===== MATERIAL SHOWN

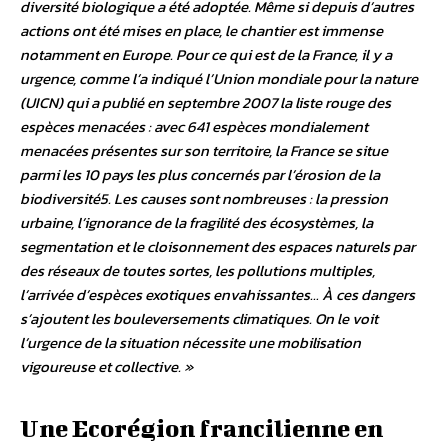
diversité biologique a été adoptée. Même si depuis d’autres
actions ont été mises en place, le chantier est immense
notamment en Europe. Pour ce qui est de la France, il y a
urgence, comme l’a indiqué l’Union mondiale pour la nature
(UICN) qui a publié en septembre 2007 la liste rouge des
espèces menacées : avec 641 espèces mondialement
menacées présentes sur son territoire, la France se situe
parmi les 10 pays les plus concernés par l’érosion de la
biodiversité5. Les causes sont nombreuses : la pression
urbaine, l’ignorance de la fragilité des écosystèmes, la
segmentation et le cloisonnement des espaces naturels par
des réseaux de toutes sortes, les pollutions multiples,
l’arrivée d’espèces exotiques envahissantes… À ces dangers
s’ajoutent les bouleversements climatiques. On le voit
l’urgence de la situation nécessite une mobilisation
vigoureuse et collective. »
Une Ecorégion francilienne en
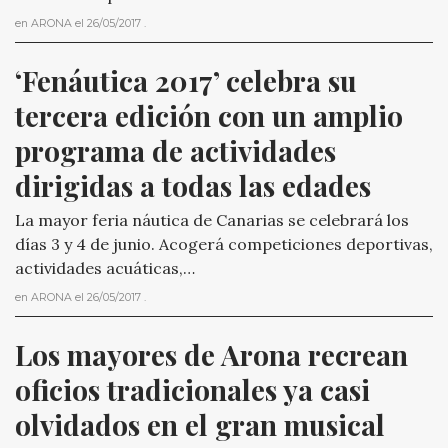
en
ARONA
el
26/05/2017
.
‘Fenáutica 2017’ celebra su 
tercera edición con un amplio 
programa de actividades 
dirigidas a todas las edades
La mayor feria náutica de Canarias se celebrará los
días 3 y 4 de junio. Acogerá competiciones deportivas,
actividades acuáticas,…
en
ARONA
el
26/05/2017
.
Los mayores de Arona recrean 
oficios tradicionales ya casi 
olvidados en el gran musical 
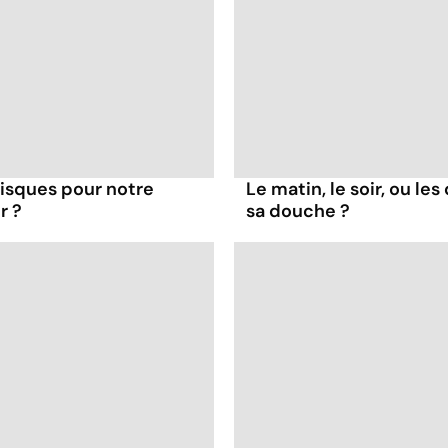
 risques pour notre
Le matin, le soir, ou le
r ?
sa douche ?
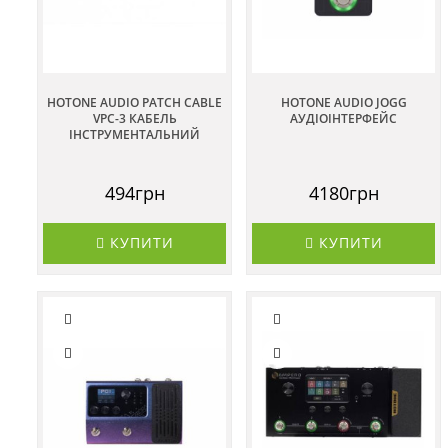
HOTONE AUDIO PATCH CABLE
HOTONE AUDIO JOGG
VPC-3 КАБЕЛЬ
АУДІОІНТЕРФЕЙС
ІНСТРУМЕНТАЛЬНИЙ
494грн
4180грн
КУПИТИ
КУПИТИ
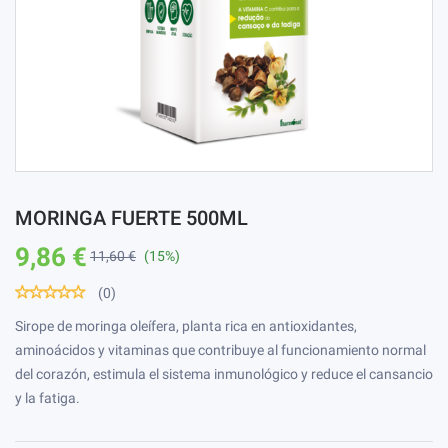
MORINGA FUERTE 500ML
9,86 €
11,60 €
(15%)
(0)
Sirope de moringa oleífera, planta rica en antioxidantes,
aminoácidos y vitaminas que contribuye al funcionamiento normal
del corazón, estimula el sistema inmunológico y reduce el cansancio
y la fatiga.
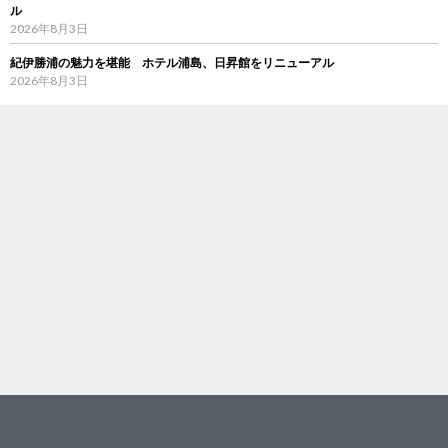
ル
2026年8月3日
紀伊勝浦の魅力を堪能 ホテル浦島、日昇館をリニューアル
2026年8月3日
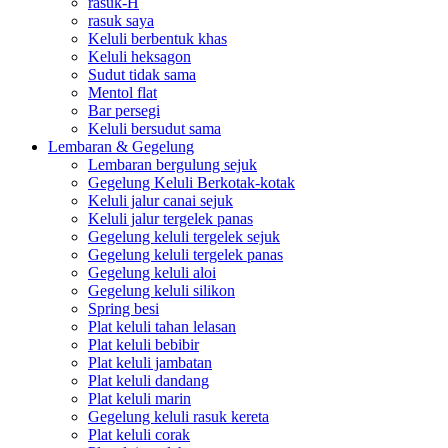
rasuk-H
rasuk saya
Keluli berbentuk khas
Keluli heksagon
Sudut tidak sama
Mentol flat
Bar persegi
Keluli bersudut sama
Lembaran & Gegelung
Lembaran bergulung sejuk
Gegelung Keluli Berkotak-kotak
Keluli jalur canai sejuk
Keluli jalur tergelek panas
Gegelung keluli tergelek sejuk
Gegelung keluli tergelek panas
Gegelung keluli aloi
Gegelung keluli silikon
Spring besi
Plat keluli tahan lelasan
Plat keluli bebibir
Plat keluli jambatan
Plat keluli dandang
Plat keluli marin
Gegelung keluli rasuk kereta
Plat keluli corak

==========
===== MATERIAL SHOWN

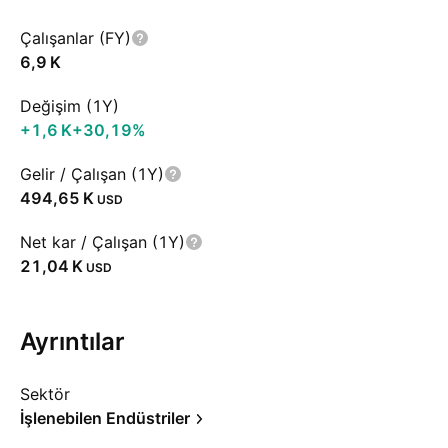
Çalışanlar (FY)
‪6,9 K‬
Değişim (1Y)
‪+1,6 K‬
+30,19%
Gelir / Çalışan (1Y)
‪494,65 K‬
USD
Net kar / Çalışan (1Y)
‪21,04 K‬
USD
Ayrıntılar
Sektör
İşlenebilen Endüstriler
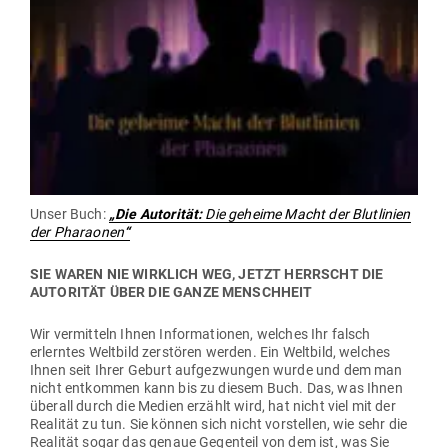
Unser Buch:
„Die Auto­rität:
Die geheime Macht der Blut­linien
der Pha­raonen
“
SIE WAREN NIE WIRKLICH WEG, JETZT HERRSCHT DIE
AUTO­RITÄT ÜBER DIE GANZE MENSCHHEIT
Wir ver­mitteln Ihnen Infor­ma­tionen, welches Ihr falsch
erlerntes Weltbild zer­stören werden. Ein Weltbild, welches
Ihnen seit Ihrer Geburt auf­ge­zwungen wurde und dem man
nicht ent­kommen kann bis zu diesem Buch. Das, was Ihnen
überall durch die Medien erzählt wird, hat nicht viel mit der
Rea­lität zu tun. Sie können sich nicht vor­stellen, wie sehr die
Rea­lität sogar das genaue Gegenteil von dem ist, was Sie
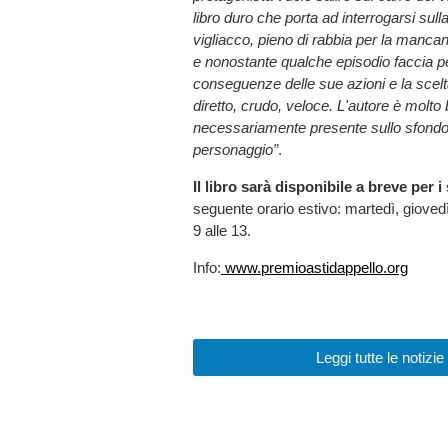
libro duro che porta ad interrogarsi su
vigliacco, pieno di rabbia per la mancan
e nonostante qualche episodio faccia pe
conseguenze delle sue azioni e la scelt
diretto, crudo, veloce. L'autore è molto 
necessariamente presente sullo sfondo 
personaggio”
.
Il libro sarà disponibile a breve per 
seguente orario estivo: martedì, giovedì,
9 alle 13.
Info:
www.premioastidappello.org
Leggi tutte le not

==========

WORK INSTRUCTIONS » Filter the listing above, keeping only the lines with "Lembaran".

ANSWER TO THIS TASK »
Lembaran & Gegelung
Lembaran bergulung sejuk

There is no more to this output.